Une concurrence déloyale

Pour expliquer le résultat de l’enquête de 2012, l’Usam mettait alors exergue dans la presse deux problèmes: la sous-enchère salariale et les faux indépendants. En effet, 80% des sondés exigeaient davantage de contrôles pour lutter contre le dumping. Les micro-entreprises notamment actives dans la construction craignaient tout particulièrement leurs concurrents étrangers avec des salaires plus bas. Elles dénonçaient une forme de concurrence déloyale. Les PME favorables à l’initiative avançaient aussi comme arguments l’encombrement du trafic et la cherté du logement.

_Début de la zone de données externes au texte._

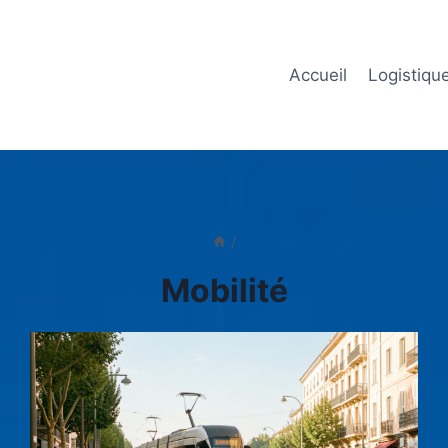
Accueil
Logistiqu
/
Mobilité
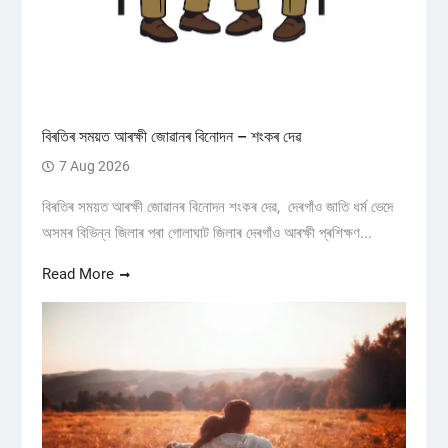
বিৰতিৰ সময়ত আৰক্ষী জোৱানৰ বিনোদন – শংকৰ দেৱ
7 Aug 2026
বিৰতিৰ সময়ত আৰক্ষী জোৱানৰ বিনোদন শংকৰ দেৱ, দেৰগাঁও জাতি ধৰ্ম ভেদে
অসমৰ বিভিন্ন জিলাৰ পৰা গোলাঘাট জিলাৰ দেৰগাঁও আৰক্ষী প্ৰশিক্ষণ...
Read More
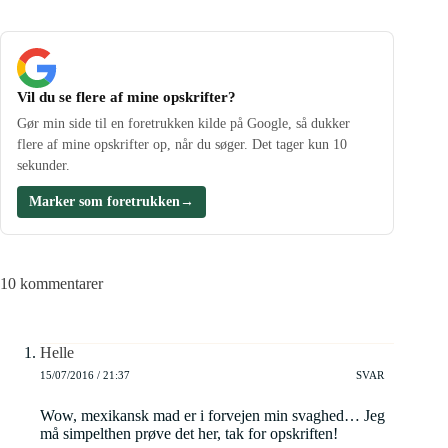
Vil du se flere af mine opskrifter?
Gør min side til en foretrukken kilde på Google, så dukker
flere af mine opskrifter op, når du søger. Det tager kun 10
sekunder.
Marker som foretrukken
→
10 kommentarer
Helle
15/07/2016 / 21:37
SVAR
Wow, mexikansk mad er i forvejen min svaghed… Jeg
må simpelthen prøve det her, tak for opskriften!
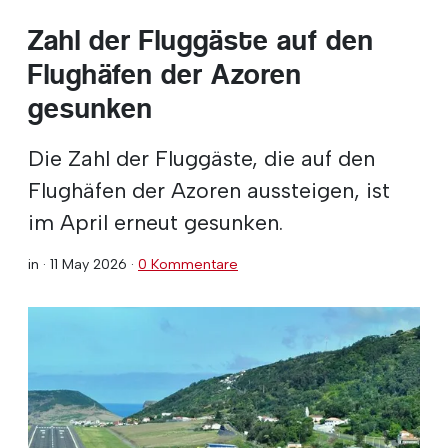
Zahl der Fluggäste auf den
Flughäfen der Azoren
gesunken
Die Zahl der Fluggäste, die auf den
Flughäfen der Azoren aussteigen, ist
im April erneut gesunken.
in ·
11 May 2026
·
0 Kommentare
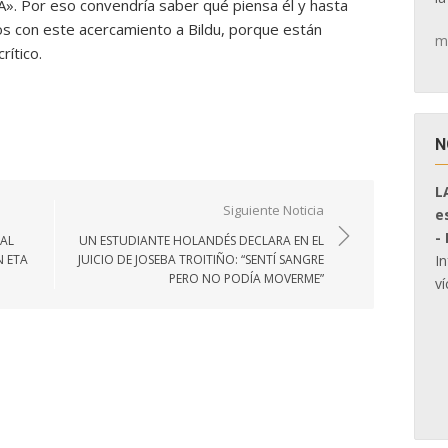
A». Por eso convendría saber qué piensa él y hasta
cos con este acercamiento a Bildu, porque están
m
rítico.
N
L
Siguiente Noticia
e
-
GAL
UN ESTUDIANTE HOLANDÉS DECLARA EN EL
I
N ETA
JUICIO DE JOSEBA TROITIÑO: “SENTÍ SANGRE
PERO NO PODÍA MOVERME”
ví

Une initiative plus drastique

Responsable de la politique économique auprès de l’Usam, Henrique Schneider souligne que le texte actuel est formulé de manière plus «radicale» que ne l'était l'initiative contre l'immigration de masse. Un élément d’explication saillant puisqu’en 2012 déjà, l’immense majorité des entreprises questionnées disaient tenir à la libre circulation des personnes et aux frontaliers. Et 40% d’entre elles affirmaient avoir besoin de main-d’œuvre européenne pour fonctionner. «Les PME constatent par ailleurs que l'initiative de 2014 est en cours de mise en œuvre», poursuit Henrique Schneider. Cette initiative oblige les entreprises actives dans les secteurs qui enregistrent plus de 5% de taux de chômage d’annoncer leurs postes vacants auprès des Offices régionaux de placement (ORP). Elles doivent attendre cinq jours avant de pouvoir publier leurs offres d’emploi ailleurs. En 2019, près de 200.000 postes ouverts ont ainsi été signalés aux ORP. Henrique Schneider avance encore une autre explication: le recul de l’immigration. En 2017, 147.000 étrangers sont venus s’installer en Suisse contre 145.000 en 2019, d’après les chiffres de l’Office fédéral de la statistique (OFS).

Embûches à l’embauche

Le responsable de la politique économique de l’Usam précise également: «Nous sommes dans une grave récession. Il est plus clair que jamais pour les sociétés qu'il faut créer ou maintenir de bonnes conditions-cadres avec l’Union européenne (UE)». Président du conseil d’administration de Faucherre Transports, Jean-Daniel Faucherre ne dit pas autre chose: «Il faut continuer sur la voie bilatérale.» Bien que farouchement opposé à l’intégration européenne, il soutient ne pas pouvoir fonctionner sans la libre circulation des personnes. Et d’illustrer son propos: «J’ai accueilli un ancien militaire français dans mon bureau pour un entretien d’embauche. Ce dernier souhaite s’installer en Suisse. Avec l’initiative pour une immigration modérée, il ne pourra pas directement venir travailler. Cette initiative compliquera les embauches et mes employés qui habitent à côté de la frontière seront coincés.»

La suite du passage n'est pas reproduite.